Somehow lost in the citation of this line – conveniently or otherwise – is the rest of the speech – before and after the famous/popular line.
Immediately AFTER challenging Americans to ask of themselves what THEY can do for their country, Kennedy offered the unifying “…..but what together we can do for the freedom of man” – “together” being the operational word.
“And so, my fellow Americans: ask not what your country can do for you–ask what you can do for your country. My fellow citizens of the world: ask not what America will do for you, but what TOGETHER we can do for the freedom of man.”
Kennedy ended his speech with words that most Kenyans (and the leaders) who quote the line at the beginning of this post would consider an anathema coming from those who hold diametric views in the country’s body politic:
That whatever sacrifice an individual chooses to make should NOT be driven by some expected payoff or quid pro quo upon its completion, but “……with a good conscience our only sure reward, with history the final judge of our deeds…..”
Show me a Kenyan – citizen or leader – who does the right thing, makes a sacrifice on behalf of their fellow citizen – BECAUSE their conscience drives them to do so and BECAUSE they believe that the arc of the moral universe will EVENTUALLY bend in their favor and I will show a rarity amidst our rabid dog-eat-dog society.

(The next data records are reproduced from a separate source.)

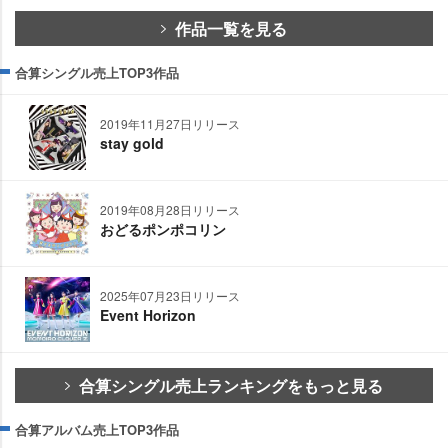
作品一覧を見る
合算シングル売上TOP3作品
2019年11月27日リリース
stay gold
2019年08月28日リリース
おどるポンポコリン
2025年07月23日リリース
Event Horizon
合算シングル売上ランキングをもっと見る
合算アルバム売上TOP3作品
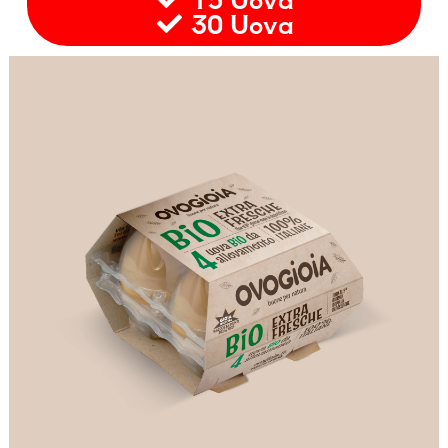
30 Uova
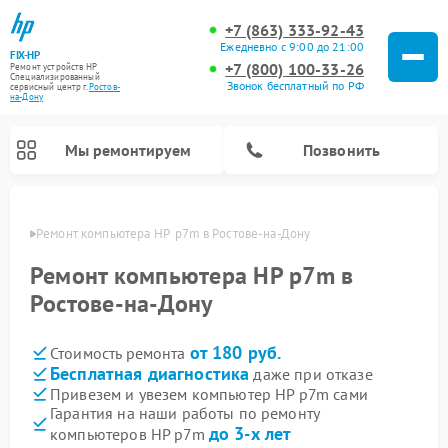
+7 (863) 333-92-43
Ежедневно с 9:00 до 21:00
FIX-HP
+7 (800) 100-33-26
Ремонт устройств HP
Специализированный
Звонок бесплатный по РФ
cервисный центр г.
Ростов-
на-Дону
Мы ремонтируем
Позвонить
-Дону
Ремонт компьютера HP  p7m в Ростове-на-Дону
Ремонт компьютера HP p7m в
Ростове-на-Дону
от 180 руб.
Стоимость ремонта
Бесплатная диагностика
даже при отказе
Привезем и увезем компьютер HP p7m сами
Гарантия на наши работы по ремонту
до 3-х лет
компьютеров HP p7m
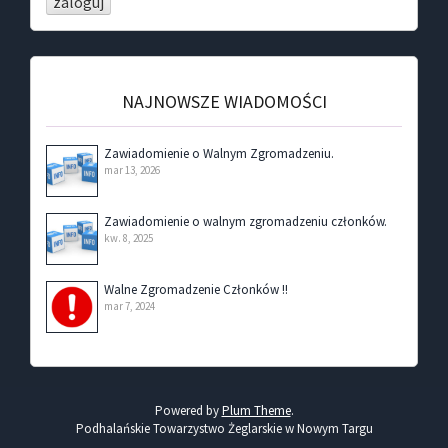
NAJNOWSZE WIADOMOŚCI
Zawiadomienie o Walnym Zgromadzeniu.
mar 13, 2026
Zawiadomienie o walnym zgromadzeniu członków.
kw. 8, 2025
Walne Zgromadzenie Członków !!
mar 7, 2024
Powered by
Plum Theme
.
Podhalańskie Towarzystwo Żeglarskie w Nowym Targu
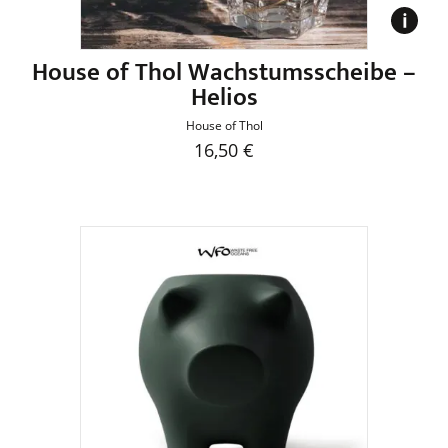
gewählt
werden
House of Thol Wachstumsscheibe –
Helios
House of Thol
16,50
€
Dieses
Produkt
weist
mehrere
Varianten
auf.
Die
Optionen
können
auf
der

Very few Kenyans (indeed humans) act out of pure altruism – present company INCLUDED – even as I know that I have and continue to aspire thus. The country isn’t amongst the most corrupt society in the world without reason.
The assassinated POTUS goes on to urge his countrymen and countrywomen to “lead…..the land they love, asking God for His blessing and for His help…..knowing that here on earth God’s work must truly be our own.”
What’s the saying – that “Malipo ni hapa hapa Duniaini”?
That’s exactly what JFK said in the same speech – that the payoff (for doing the right thing) is right here in this physical life – not in some abstract construct and/or afterlife as some “Christians” oftentimes prefer to proffer even as they enjoy the physical and material trappings of their “blessings”.
This line in the speech must be a shock to purveyors of “thoughts-and-prayers” whenever their fellow citizen is in need of assistance; whenever policy proposals that favor a minority are being debated and enacted legislatively – much to the detriment of the muted or powerless majority.
And about one-third of the way through the speech, few seem to remember Kennedy’s imploration on behalf of “those people in the huts and villages of half the globe struggling to break the bonds of mass misery…..”; everyday people (voters) who only matter when their votes are being sought after i.e. “because we (politicians a la JFK) seek their votes”. Now where have we seen this before and even worse, where have we seen those living in squalid conditions i.e. in “huts and villages” while struggling to eke out a living circle the wagons for politicians they know don’t care about them?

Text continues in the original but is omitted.